EXERCISE DESCRIPTION:
Starting at the first line of the entries, extract each line up to and including the one that contains "Miranda’s vriendinnen moedigden", but leave out the pictures.

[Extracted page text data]

.....

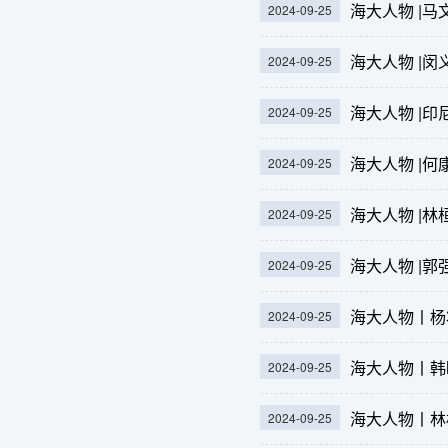
海大人物 |
2024-09-25
海大人物 |闵
2024-09-25
海大人物 |
2024-09-25
海大人物 |
2024-09-25
海大人物 |
2024-09-25
海大人物 |
2024-09-25
海大人物丨杨
2024-09-25
海大人物丨韩
2024-09-25
海大人物丨林桓
2024-09-25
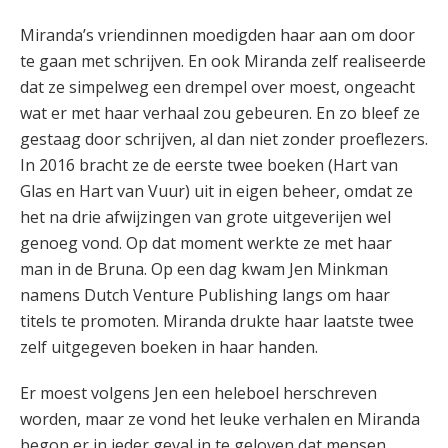
Miranda’s vriendinnen moedigden haar aan om door
te gaan met schrijven. En ook Miranda zelf realiseerde
dat ze simpelweg een drempel over moest, ongeacht
wat er met haar verhaal zou gebeuren. En zo bleef ze
gestaag door schrijven, al dan niet zonder proeflezers.
In 2016 bracht ze de eerste twee boeken (Hart van
Glas en Hart van Vuur) uit in eigen beheer, omdat ze
het na drie afwijzingen van grote uitgeverijen wel
genoeg vond. Op dat moment werkte ze met haar
man in de Bruna. Op een dag kwam Jen Minkman
namens Dutch Venture Publishing langs om haar
titels te promoten. Miranda drukte haar laatste twee
zelf uitgegeven boeken in haar handen.
Er moest volgens Jen een heleboel herschreven
worden, maar ze vond het leuke verhalen en Miranda
begon er in ieder geval in te geloven dat mensen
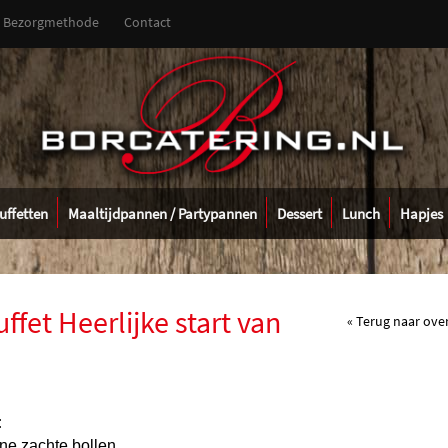
Bezorgmethode
Contact
uffetten
Maaltijdpannen / Partypannen
Dessert
Lunch
Hapjes
ffet Heerlijke start van
« Terug naar ove
:
ine zachte bollen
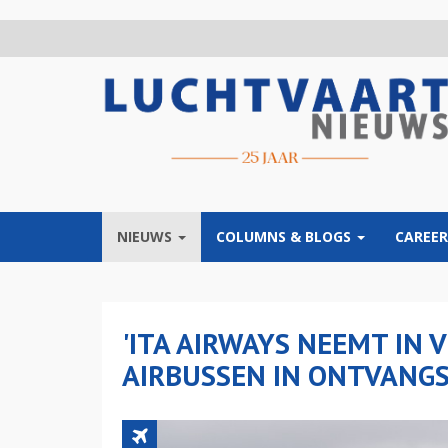
Overslaan
en
naar
de
inhoud
gaan
NIEUWS
COLUMNS & BLOGS
CAREER
'ITA AIRWAYS NEEMT IN
AIRBUSSEN IN ONTVANGS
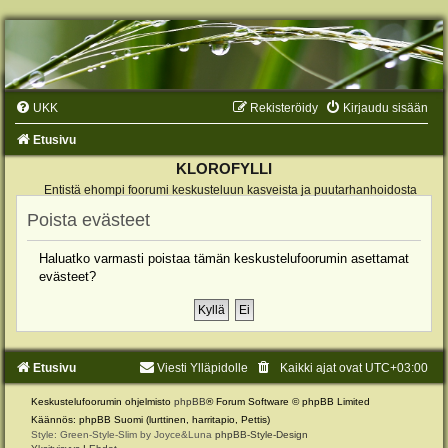
UKK
Rekisteröidy
Kirjaudu sisään
Etusivu
KLOROFYLLI
Entistä ehompi foorumi keskusteluun kasveista ja puutarhanhoidosta
Poista evästeet
Haluatko varmasti poistaa tämän keskustelufoorumin asettamat
evästeet?
Etusivu
Viesti Ylläpidolle
Kaikki ajat ovat
UTC+03:00
Keskustelufoorumin ohjelmisto
phpBB
® Forum Software © phpBB Limited
Käännös: phpBB Suomi (lurttinen, harritapio, Pettis)
Style: Green-Style-Slim by Joyce&Luna
phpBB-Style-Design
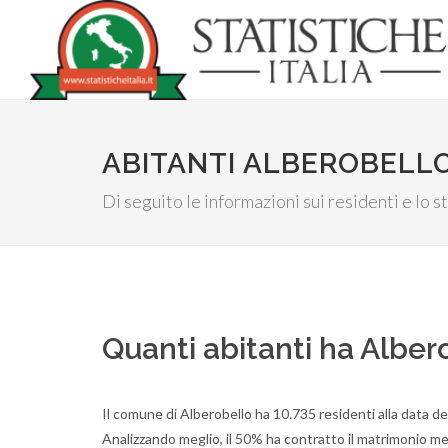
ABITANTI ALBEROBELL
Di seguito le informazioni sui residenti e lo s
Quanti abitanti ha Alber
Il comune di Alberobello ha 10.735 residenti alla data d
Analizzando meglio, il 50% ha contratto il matrimonio men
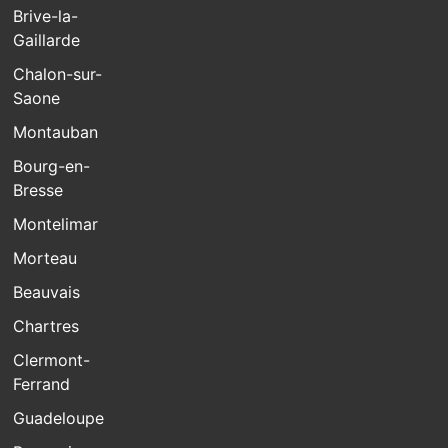
Brive-la-
Gaillarde
Chalon-sur-
Saone
Montauban
Bourg-en-
Bresse
Montelimar
Morteau
Beauvais
Chartres
Clermont-
Ferrand
Guadeloupe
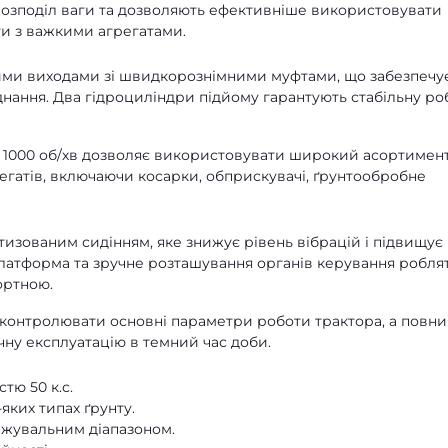
розподіл ваги та дозволяють ефективніше використовувати
ти з важкими агрегатами.
ими виходами зі швидкорознімними муфтами, що забезпечу
днання. Два гідроциліндри підйому гарантують стабільну ро
і 1000 об/хв дозволяє використовувати широкий асортимен
егатів, включаючи косарки, обприскувачі, ґрунтообробне
изованим сидінням, яке знижує рівень вібрацій і підвищує
платформа та зручне розташування органів керування робля
ортною.
 контролювати основні параметри роботи трактора, а повн
чну експлуатацію в темний час доби.
тю 50 к.с.
яких типах ґрунту.
нижувальним діапазоном.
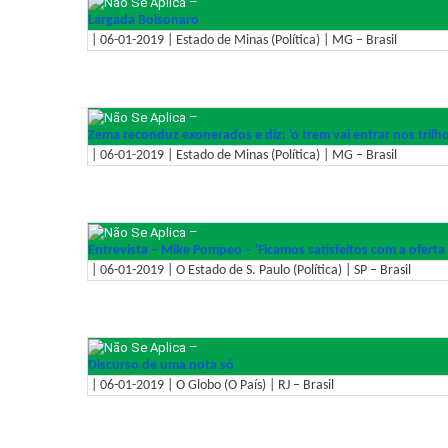
–
Largada Bolsonaro
| 06-01-2019 | Estado de Minas (Política) | MG – Brasil
–
Zema reconduz exonerados e diz: 'o trem vai entrar nos trilho
| 06-01-2019 | Estado de Minas (Política) | MG – Brasil
–
Entrevista – Mike Pompeo – 'Ficamos satisfeitos com a oferta 
| 06-01-2019 | O Estado de S. Paulo (Política) | SP – Brasil
–
Discurso de uma nota só
| 06-01-2019 | O Globo (O País) | RJ – Brasil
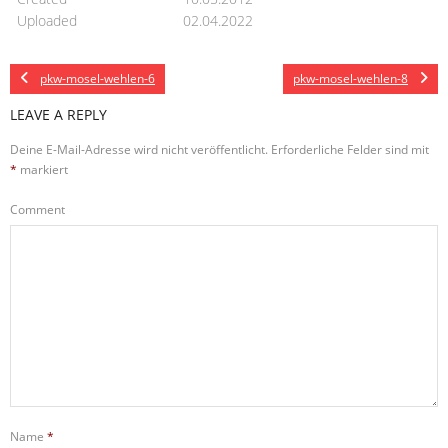
Uploaded
02.04.2022
pkw-mosel-wehlen-6
pkw-mosel-wehlen-8
LEAVE A REPLY
Deine E-Mail-Adresse wird nicht veröffentlicht.
Erforderliche Felder sind mit
*
markiert
Comment
Name
*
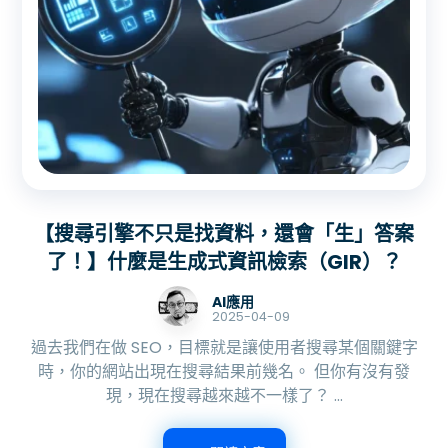
【搜尋引擎不只是找資料，還會「生」答案
了！】什麼是生成式資訊檢索（GIR）？
AI應用
2025-04-09
過去我們在做 SEO，目標就是讓使用者搜尋某個關鍵字
時，你的網站出現在搜尋結果前幾名。 但你有沒有發
現，現在搜尋越來越不一樣了？ ...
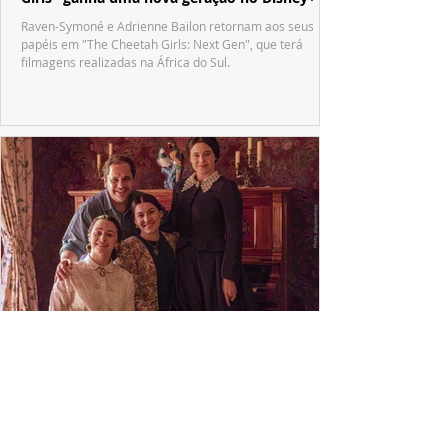
Raven-Symoné e Adrienne Bailon retornam aos seus
papéis em "The Cheetah Girls: Next Gen", que terá
filmagens realizadas na África do Sul.
PRODUÇÕES NACIONAIS
Wagner de Assis leva aos cinemas a história
real que dividiu ciência e espiritualidade
"The Fox Sisters", novo longa de Wagner de Assis,
estreia em setembro e revisita a história real das irmãs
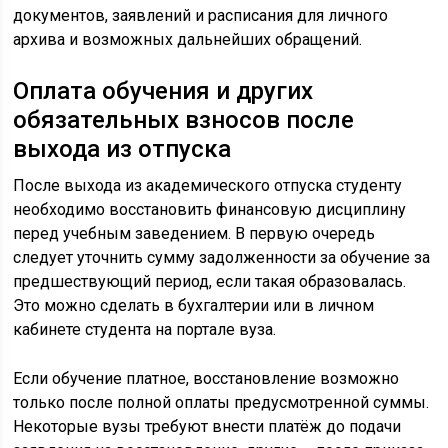
документов, заявлений и расписания для личного
архива и возможных дальнейших обращений.
Оплата обучения и других
обязательных взносов после
выхода из отпуска
После выхода из академического отпуска студенту
необходимо восстановить финансовую дисциплину
перед учебным заведением. В первую очередь
следует уточнить сумму задолженности за обучение за
предшествующий период, если такая образовалась.
Это можно сделать в бухгалтерии или в личном
кабинете студента на портале вуза.
Если обучение платное, восстановление возможно
только после полной оплаты предусмотренной суммы.
Некоторые вузы требуют внести платёж до подачи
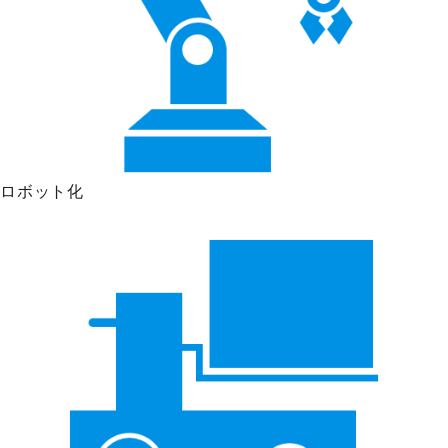
ロボット化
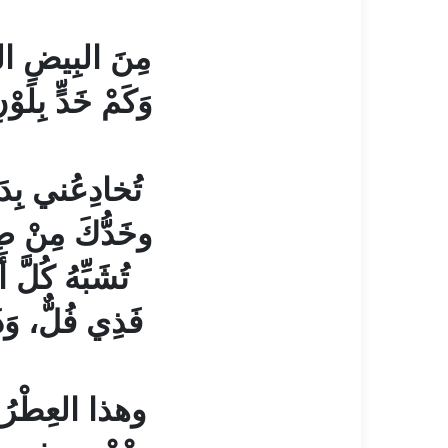
مِنَ البِيضِ ال
وَكَمْ خَدٍّ بِلَ
تُخادِعُني بِد
وخَدُّكَ مِنْ صِب
تُشَبِّهُ كُلَّ
فَذِي فُلٌّ، وَذ
وهذا العِطْرُ فِ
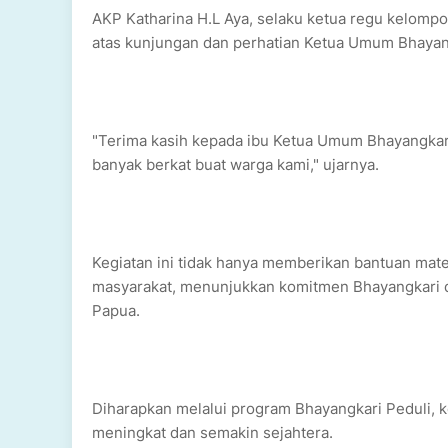
AKP Katharina H.L Aya, selaku ketua regu kelomp
atas kunjungan dan perhatian Ketua Umum Bhayan
"Terima kasih kepada ibu Ketua Umum Bhayangkari 
banyak berkat buat warga kami," ujarnya.
Kegiatan ini tidak hanya memberikan bantuan mate
masyarakat, menunjukkan komitmen Bhayangkari 
Papua.
Diharapkan melalui program Bhayangkari Peduli, k
meningkat dan semakin sejahtera.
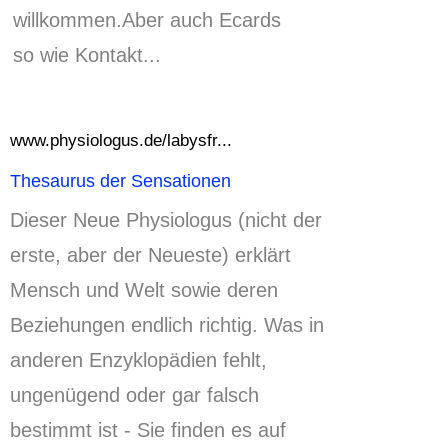
willkommen.
Aber auch Ecards
so wie Kontakt..
.
www.physiologus.de/labysfr...
Thesaurus der Sensationen
Dieser Neue Physiologus (nicht der
erste, aber der Neueste) erklärt
Mensch und Welt sowie deren
Beziehungen endlich richtig. Was in
anderen Enzyklopädien fehlt,
ungenügend oder gar falsch
bestimmt ist - Sie finden es auf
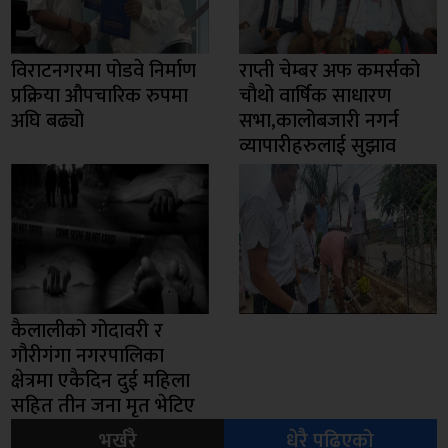
विराटनगरमा पोडवे निर्माण
राप्ती चेम्बर अफ कमर्सको
प्रक्रिया औपचारिक रुपमा
चाैथो वार्षिक साधारण
अघि बढ्यो
सभा,कालोबजारी नगर्न
व्यापारीहरुलाई सुझाव
कैलालीको गोदावरी र
गौरीगंगा नगरपालिका
क्षेत्रमा एकैदिन दुई महिला
सहित तीन जना मृत भेटिए
भर्खरै
धेरै पढिएको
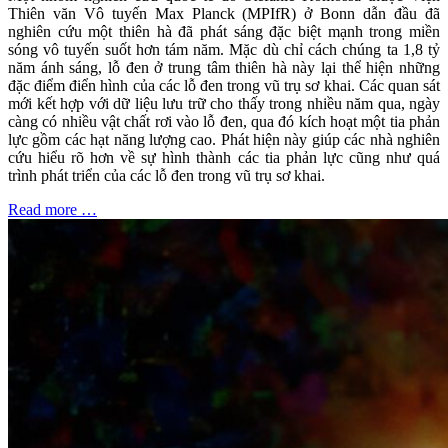
Thiên văn Vô tuyến Max Planck (MPIfR) ở Bonn dẫn đầu đã
nghiên cứu một thiên hà đã phát sáng đặc biệt mạnh trong miền
sóng vô tuyến suốt hơn tám năm. Mặc dù chỉ cách chúng ta 1,8 tỷ
năm ánh sáng, lỗ đen ở trung tâm thiên hà này lại thể hiện những
đặc điểm điển hình của các lỗ đen trong vũ trụ sơ khai. Các quan sát
mới kết hợp với dữ liệu lưu trữ cho thấy trong nhiều năm qua, ngày
càng có nhiều vật chất rơi vào lỗ đen, qua đó kích hoạt một tia phản
lực gồm các hạt năng lượng cao. Phát hiện này giúp các nhà nghiên
cứu hiểu rõ hơn về sự hình thành các tia phản lực cũng như quá
trình phát triển của các lỗ đen trong vũ trụ sơ khai.
Read more …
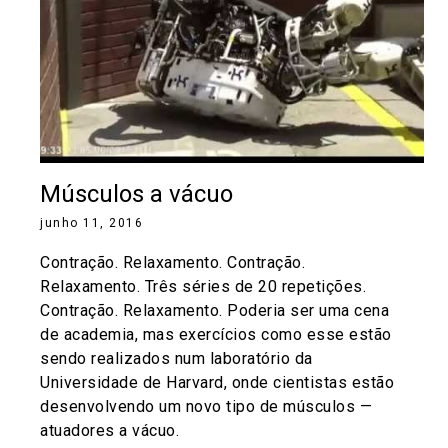
Músculos a vácuo
junho 11, 2016
Contração. Relaxamento. Contração.
Relaxamento. Três séries de 20 repetições.
Contração. Relaxamento. Poderia ser uma cena
de academia, mas exercícios como esse estão
sendo realizados num laboratório da
Universidade de Harvard, onde cientistas estão
desenvolvendo um novo tipo de músculos —
atuadores a vácuo.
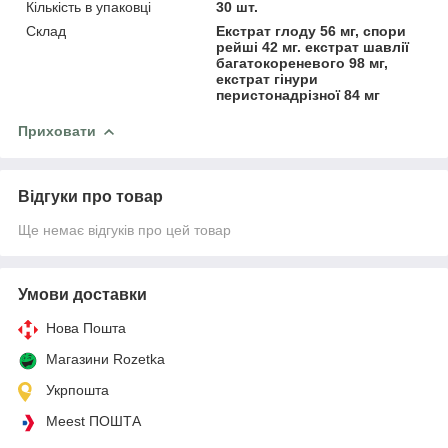
Кількість в упаковці
30 шт.
Склад
Екстрат глоду 56 мг, спори
рейші 42 мг. екстрат шавлії
багатокореневого 98 мг,
екстрат гінури
перистонадрізної 84 мг
Приховати
Відгуки про товар
Ще немає відгуків про цей товар
Умови доставки
Нова Пошта
Магазини Rozetka
Укрпошта
Meest ПОШТА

.....

EXERCISE OUTPUT:
海大人物 |
2024-09-25
海大人物 |闵
2024-09-25
海大人物 |
2024-09-25
海大人物 |
2024-09-25
海大人物 |
2024-09-25
海大人物 |
2024-09-25
海大人物丨杨
2024-09-25
海大人物丨韩
2024-09-25
海大人物丨林桓
2024-09-25
Miranda’s vriendinnen moedigden haar aan om door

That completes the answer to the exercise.